Actually, there was just one shitter (I think).
It was me mostly.

interesting point, reminds me of something I discovered recently related to evolution: The main story people want us to believe is that 4-6 million years ago, humans didn't exist, and that we had a common ancestor with a chimpanzee. They say that this "wan't a chimp" but that it also "wasn't a human." So that means it would have to have features of both. The problem is, chimpanzees don't have features of both, and humans don't have features of both. If humans and chimps don't have features of both, then how could the common ancestor have features of both? That means either humans evoluved from chimps, or chimps evolved from humans. Obviously since humans are more advanced than chimps, the humans must have "evolved" from chimps. However, if chimps evolted into humans, then how are there still chimps? According to evolution, birds evolved from dinosaurs, therefore there are no dinosaurs left. If humans evolved from chimps, then IT MAKES NOT SENSE FOR THERE TO BE ANY CHIMPS

Our ancestors were indistinguishable from one another, in fact they so indistinguishable that they would hybridize with other species and subspecies for a long period of time. They most likely resembled chimps, but walked upright like a man. Think Sahelanthropus, and. I don't mean the machine.

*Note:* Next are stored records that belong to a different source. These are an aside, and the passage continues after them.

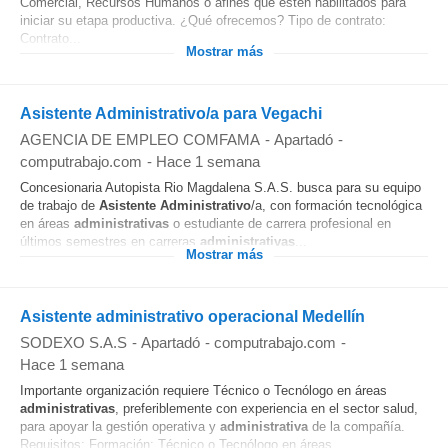
Comercial, Recursos Humanos o afines que estén habilitados para
iniciar su etapa productiva. ¿Qué ofrecemos? Tipo de contrato:
Contrato...
Mostrar más
Asistente Administrativo/a para Vegachi
AGENCIA DE EMPLEO COMFAMA
-
Apartadó
-
computrabajo.com
-
Hace 1 semana
Concesionaria Autopista Rio Magdalena S.A.S. busca para su equipo
de trabajo de
Asistente
Administrativo
/a, con formación tecnológica
en áreas
administrativas
o estudiante de carrera profesional en
últimos semestres en carreras
administrativas
...
Mostrar más
Asistente administrativo operacional Medellín
SODEXO S.A.S
-
Apartadó
-
computrabajo.com
-
Hace 1 semana
Importante organización requiere Técnico o Tecnólogo en áreas
administrativas
, preferiblemente con experiencia en el sector salud,
para apoyar la gestión operativa y
administrativa
de la compañía.
Requisitos: Formación: Técnico o Tecnólogo en áreas...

Global warming denial was last week, not that that guarantees it wont be next.

>So that means it would have to have features of both
< ERROR: illogical conclusion >

The problem with "missing links" is that they are always well-defined creature in it`s own ecological niche, often not related with it`s supposed descendants.
Coelacanth is a deep sea dweller, who never sees the shore.
Even evolutionists agree that archaeopteryx is a separate lineage to birds.
Neandarthals were not a primitive, more chimp-like humans, but a separate lineage that coexisted with Homo sapiens sapiens.
Then scientists put the burden of being "transitional species" on some incomplete or even theoretical fossil.